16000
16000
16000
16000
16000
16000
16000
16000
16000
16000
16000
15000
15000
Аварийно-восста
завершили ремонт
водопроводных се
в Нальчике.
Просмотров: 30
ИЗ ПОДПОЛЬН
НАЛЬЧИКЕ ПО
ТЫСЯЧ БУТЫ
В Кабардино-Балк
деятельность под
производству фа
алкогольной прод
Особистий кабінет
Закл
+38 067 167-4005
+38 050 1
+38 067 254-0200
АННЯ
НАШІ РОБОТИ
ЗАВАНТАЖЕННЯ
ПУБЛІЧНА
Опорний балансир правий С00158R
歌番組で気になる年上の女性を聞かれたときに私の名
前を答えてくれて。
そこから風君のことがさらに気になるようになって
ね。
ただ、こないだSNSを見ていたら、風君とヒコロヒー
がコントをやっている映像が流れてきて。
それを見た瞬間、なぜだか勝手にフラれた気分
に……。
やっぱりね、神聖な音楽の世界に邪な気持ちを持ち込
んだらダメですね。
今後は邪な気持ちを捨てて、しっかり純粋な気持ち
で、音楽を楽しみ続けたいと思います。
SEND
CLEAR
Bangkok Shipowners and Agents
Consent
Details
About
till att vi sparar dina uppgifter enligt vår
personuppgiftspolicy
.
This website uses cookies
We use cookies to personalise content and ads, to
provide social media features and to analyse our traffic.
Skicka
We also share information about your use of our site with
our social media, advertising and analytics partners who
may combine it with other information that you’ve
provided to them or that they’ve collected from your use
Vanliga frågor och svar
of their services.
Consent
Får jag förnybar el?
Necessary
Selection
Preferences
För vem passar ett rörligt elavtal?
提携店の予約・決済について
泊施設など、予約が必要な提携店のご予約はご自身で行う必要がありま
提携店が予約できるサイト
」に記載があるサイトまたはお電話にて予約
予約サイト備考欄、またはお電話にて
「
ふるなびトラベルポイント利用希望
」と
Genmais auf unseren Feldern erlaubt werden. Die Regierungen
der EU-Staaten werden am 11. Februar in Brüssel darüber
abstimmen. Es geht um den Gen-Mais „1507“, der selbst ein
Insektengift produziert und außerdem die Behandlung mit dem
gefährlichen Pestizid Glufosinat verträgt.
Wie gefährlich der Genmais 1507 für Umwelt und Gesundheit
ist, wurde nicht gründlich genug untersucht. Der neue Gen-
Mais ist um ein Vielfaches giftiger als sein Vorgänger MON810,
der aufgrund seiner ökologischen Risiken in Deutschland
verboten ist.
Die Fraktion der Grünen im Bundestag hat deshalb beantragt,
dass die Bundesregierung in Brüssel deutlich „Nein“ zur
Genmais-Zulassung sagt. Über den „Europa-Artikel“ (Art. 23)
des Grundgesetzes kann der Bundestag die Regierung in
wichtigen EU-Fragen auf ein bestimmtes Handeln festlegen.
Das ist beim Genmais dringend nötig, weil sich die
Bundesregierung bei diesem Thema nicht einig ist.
* * *
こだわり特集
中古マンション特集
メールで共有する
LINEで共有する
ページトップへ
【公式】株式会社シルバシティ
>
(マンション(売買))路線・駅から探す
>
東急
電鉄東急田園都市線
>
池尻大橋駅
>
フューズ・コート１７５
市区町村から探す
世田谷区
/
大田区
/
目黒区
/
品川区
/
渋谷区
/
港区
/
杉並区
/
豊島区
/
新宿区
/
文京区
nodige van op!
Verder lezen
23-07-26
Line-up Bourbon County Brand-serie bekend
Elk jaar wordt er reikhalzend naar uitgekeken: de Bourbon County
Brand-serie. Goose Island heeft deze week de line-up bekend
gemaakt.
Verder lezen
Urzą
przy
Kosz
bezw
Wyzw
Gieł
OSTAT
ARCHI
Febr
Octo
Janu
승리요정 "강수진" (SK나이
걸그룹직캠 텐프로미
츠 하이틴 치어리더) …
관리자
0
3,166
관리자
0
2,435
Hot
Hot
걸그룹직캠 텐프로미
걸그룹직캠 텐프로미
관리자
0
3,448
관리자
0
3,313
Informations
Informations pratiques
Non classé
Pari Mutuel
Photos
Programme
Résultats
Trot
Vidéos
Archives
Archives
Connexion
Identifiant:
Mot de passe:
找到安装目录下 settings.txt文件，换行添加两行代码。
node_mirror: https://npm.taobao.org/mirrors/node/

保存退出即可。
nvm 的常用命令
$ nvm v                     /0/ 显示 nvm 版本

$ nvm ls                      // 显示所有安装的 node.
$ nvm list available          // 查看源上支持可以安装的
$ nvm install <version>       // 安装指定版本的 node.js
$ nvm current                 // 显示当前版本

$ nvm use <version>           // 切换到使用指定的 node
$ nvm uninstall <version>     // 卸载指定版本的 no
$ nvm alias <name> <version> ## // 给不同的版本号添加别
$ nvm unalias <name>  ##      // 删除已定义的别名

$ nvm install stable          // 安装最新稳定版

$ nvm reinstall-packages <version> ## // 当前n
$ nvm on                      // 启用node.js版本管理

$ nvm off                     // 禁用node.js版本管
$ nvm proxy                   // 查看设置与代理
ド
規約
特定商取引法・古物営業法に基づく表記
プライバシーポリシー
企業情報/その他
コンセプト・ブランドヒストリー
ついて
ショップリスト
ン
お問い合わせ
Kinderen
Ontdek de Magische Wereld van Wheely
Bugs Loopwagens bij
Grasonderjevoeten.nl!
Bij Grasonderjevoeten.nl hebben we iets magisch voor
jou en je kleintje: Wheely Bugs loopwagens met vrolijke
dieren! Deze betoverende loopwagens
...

Try it →
Reproduce exactly the lines above from the line with "フューズ・コート１７５" to the line with "Ontdek de Magische Wereld van Wheely", including both, and add nothing.

Problem solution →
フューズ・コート１７５
市区町村から探す
世田谷区
/
大田区
/
目黒区
/
品川区
/
渋谷区
/
港区
/
杉並区
/
豊島区
/
新宿区
/
文京区
nodige van op!
Verder lezen
23-07-26
Line-up Bourbon County Brand-serie bekend
Elk jaar wordt er reikhalzend naar uitgekeken: de Bourbon County
Brand-serie. Goose Island heeft deze week de line-up bekend
gemaakt.
Verder lezen
Urzą
przy
Kosz
bezw
Wyzw
Gieł
OSTAT
ARCHI
Febr
Octo
Janu
승리요정 "강수진" (SK나이
걸그룹직캠 텐프로미
츠 하이틴 치어리더) …
관리자
0
3,166
관리자
0
2,435
Hot
Hot
걸그룹직캠 텐프로미
걸그룹직캠 텐프로미
관리자
0
3,448
관리자
0
3,313
Informations
Informations pratiques
Non classé
Pari Mutuel
Photos
Programme
Résultats
Trot
Vidéos
Archives
Archives
Connexion
Identifiant:
Mot de passe:
找到安装目录下 settings.txt文件，换行添加两行代码。
node_mirror: https://npm.taobao.org/mirrors/node/

保存退出即可。
nvm 的常用命令
$ nvm v                     /0/ 显示 nvm 版本

$ nvm ls                      // 显示所有安装的 node.
$ nvm list available          // 查看源上支持可以安装的
$ nvm install <version>       // 安装指定版本的 node.js
$ nvm current                 // 显示当前版本

$ nvm use <version>           // 切换到使用指定的 node
$ nvm uninstall <version>     // 卸载指定版本的 no
$ nvm alias <name> <version> ## // 给不同的版本号添加别
$ nvm unalias <name>  ##      // 删除已定义的别名

$ nvm install stable          // 安装最新稳定版

$ nvm reinstall-packages <version> ## // 当前n
$ nvm on                      // 启用node.js版本管理

$ nvm off                     // 禁用node.js版本管
$ nvm proxy                   // 查看设置与代理
ド
規約
特定商取引法・古物営業法に基づく表記
プライバシーポリシー
企業情報/その他
コンセプト・ブランドヒストリー
ついて
ショップリスト
ン
お問い合わせ
Kinderen
Ontdek de Magische Wereld van Wheely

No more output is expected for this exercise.